Der Eintritt zum Triberger Wasserfall wird für Touristen teurer. (Archivfoto) Foto: Markus Reutter

Einiges in Triberg wird im kommenden Jahr teurer, allerdings in der Hauptsache für Touristen.

Ausnahme ist da auch nicht der Eintritt zur wichtigsten Attraktion in Triberg für Touristen: der Wasserfall – der aber, auf Nachfrage von Michel Hummel bei der Beratung über den städtischen Haushalt für 2026 im Gemeinderat, für alle Bewohner der Raumschaft kostenfrei ist, also auch für Schonacher und Schönwälder und endend beim Parken.

 

Der Wasserfalleintritt erhöht sich im kommenden Jahr nahezu durchgängig um einen Euro, lediglich die Familienkarte ohne Gästekarte kommt ohne Erhöhung weg, nicht aber die mit Gästekarte – die kostet künftig dasselbe wie die ohne Gästekarte. Man habe diesen Preis mit 20 Euro aber bewusst niedrig gehalten – und er betreffe nur die Gäste mit der „Schwarzwald-Card“. Man liege mit der Erhöhung noch immer im niedrigen Preissegment. Im Winter sind die Preise deutlich niedriger.

Im Winter günstiger

„Ab wann gelten die Winterpreise?“, wollte Burkhart Müller (CDU) wissen. Das sei witterungsabhängig und nicht an einem Datum festgemacht, wusste Stadtmarketingmanager Nikolas Arnold. Mit der Triberg-Card seien die Preise günstig, zumal sie mehrere Objekte betreffen. Ute Meier (SPD) befürwortete die Erhöhung, sah aber in der Satzung, dass die Ermäßigung zwar für mehrere Gruppen gelte, beispielsweise für Studierende, nicht aber für Schüler über 17 Jahre. Man werde das einarbeiten, versprach Bürgermeister Gallus Strobel. Auch die CDU gehe mit, äußerte sich Klaus Wangler. Kleines Schmankerl: Am 26. Oktober 2026 gebe es freien Eintritt für alle. Bei einer Enthaltung wurden die neuen Preise verabschiedet.

Parken wird teurer

Ebenfalls teurer wird vor allem für Besucher der Stadt das Parken, 50 Cent mehr pro Stunde soll es an allen schon bisher bewirtschafteten Parkplätzen kosten. Doch vor allem sollen die bisher nicht bewirtschafteten Plätze (Motorradparken Museum und beim Triberg Fantasy, Wohnmobilstellplatz Nußbach) künftig ebenso Geld kosten – hier setzt die Stadt auf „Easy Park“, wie bereits an mehreren Stellen üblich. Nußbachs Ortsvorsteher

Heinz Hettich erklärte, man gehe mit – allerdings wolle er festhalten, dass die Einnahmen am Wohnmobil-Stellplatz Nußbach vor allem für den Aufbau der dortigen Infrastruktur eingesetzt werde.

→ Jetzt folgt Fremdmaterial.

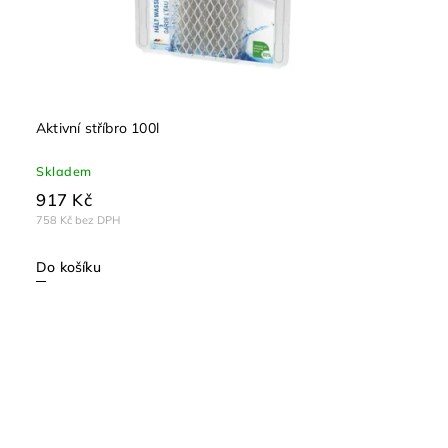
Aktivní stříbro 100l
Skladem
917 Kč
758 Kč bez DPH
Do košíku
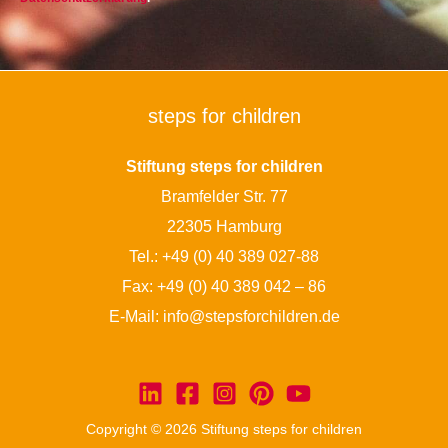
steps for children
Stiftung steps for children
Bramfelder Str. 77
22305 Hamburg
Tel.:
+49 (0) 40 389 027-88
Fax: +49 (0) 40 389 042 – 86
E-Mail:
info@stepsforchildren.de
Copyright © 2026 Stiftung steps for children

Gute Nachricht für Einheimische: Die Jahres-Parkkarte gilt weiterhin und kostet nach wie vor 25 Euro. Teurer wird es auch für Übernachtungsgäste: Die Kurtaxe für erwachsene Besucher steigt deutlich von drei auf vier Euro pro Tag. Junge Gäste bis 16 Jahre zahlen nach wie vor zwei Euro. Steigen soll außerdem die Jahreskurtaxe, von bisher 100 auf künftig 120 Euro. Auf Nachfrage erläuterten Rechnungsamtsleiterin Christin Rinnus und Stadtmarketingleiter Nikolaus Arnold, es gebe wohl um die 60 Personen, die diese in Anspruch nehmen, dies seien Zweitwohnungsbesitzer.

Manchmal muss man nachhelfen

Begründet wurde die Erhöhung mit den zahlreichen Gratisleistungen von „Konus“ zur Nutzung des Nahverkehrs oder enthaltene Eintritte zu Attraktionen wie auch der Nutzung der angrenzenden Skilifte. 47 Cent je Übernachtung gingen dabei an die Schwarzwald-Tourismus GmbH für die Nutzung von Konus. Klaus Wangler wollte wissen, wie das mit dem „Eintreiben“ der Kurtaxe funktioniere. Eigentlich ganz gut, nur bei den derzeit neu hinzukommenden Ferienwohnungen müsse man teilweise etwas „nachhelfen“, so Arnold. Bei den Erhöhungen für Parken und der Kurtaxe ging der Gemeinderat einstimmig mit.